- Task material
..........

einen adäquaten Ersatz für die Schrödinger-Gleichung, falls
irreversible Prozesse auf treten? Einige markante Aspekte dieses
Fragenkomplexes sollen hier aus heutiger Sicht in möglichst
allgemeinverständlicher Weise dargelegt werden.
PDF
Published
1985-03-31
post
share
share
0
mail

..........

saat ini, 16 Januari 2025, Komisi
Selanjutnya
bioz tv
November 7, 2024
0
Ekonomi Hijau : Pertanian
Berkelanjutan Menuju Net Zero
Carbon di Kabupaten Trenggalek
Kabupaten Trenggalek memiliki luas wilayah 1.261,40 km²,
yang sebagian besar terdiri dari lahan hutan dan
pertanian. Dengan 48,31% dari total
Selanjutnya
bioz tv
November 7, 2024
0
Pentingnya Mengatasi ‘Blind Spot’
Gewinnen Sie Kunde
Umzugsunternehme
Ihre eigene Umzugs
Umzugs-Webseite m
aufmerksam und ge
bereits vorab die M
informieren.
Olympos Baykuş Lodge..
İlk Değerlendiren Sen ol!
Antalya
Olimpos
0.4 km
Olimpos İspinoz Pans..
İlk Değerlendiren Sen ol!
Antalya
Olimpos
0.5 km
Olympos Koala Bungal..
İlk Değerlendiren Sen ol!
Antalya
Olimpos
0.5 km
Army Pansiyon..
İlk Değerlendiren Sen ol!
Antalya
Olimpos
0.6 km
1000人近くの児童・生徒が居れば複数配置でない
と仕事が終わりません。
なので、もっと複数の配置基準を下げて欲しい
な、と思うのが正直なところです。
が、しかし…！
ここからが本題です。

..........

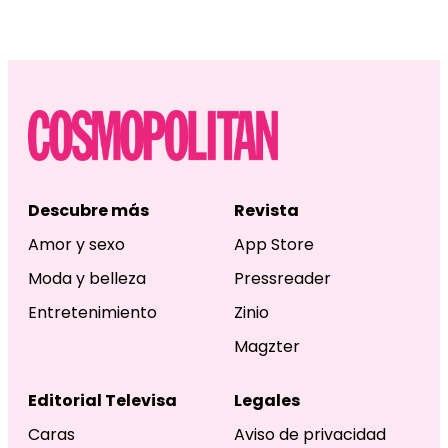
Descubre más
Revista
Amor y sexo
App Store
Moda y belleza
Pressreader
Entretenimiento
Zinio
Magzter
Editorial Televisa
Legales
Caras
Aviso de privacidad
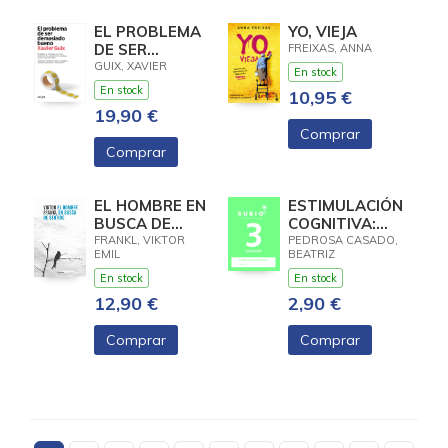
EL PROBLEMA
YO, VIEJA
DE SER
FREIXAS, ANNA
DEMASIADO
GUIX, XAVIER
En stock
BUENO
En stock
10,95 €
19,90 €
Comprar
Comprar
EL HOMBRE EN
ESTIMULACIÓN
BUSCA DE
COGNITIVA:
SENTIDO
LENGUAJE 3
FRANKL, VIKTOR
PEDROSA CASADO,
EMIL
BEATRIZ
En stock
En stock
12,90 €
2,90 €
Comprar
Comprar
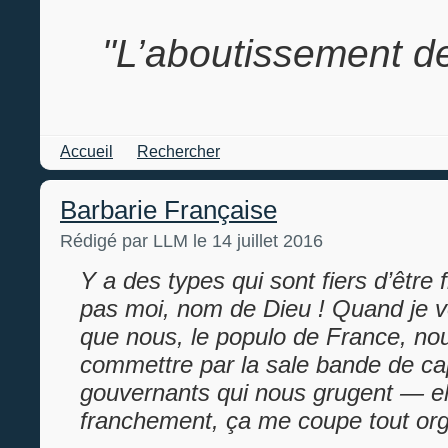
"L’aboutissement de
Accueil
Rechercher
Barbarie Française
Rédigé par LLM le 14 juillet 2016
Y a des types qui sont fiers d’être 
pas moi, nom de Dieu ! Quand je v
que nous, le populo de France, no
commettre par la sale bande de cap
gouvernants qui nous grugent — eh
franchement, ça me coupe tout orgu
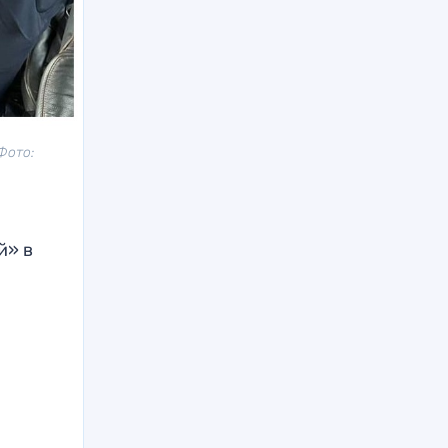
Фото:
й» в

..........

- Your objective
Wherever the string "dari" appears in the entries, copy that line.

- Answer for the task
yang sebagian besar terdiri dari lahan hutan dan
pertanian. Dengan 48,31% dari total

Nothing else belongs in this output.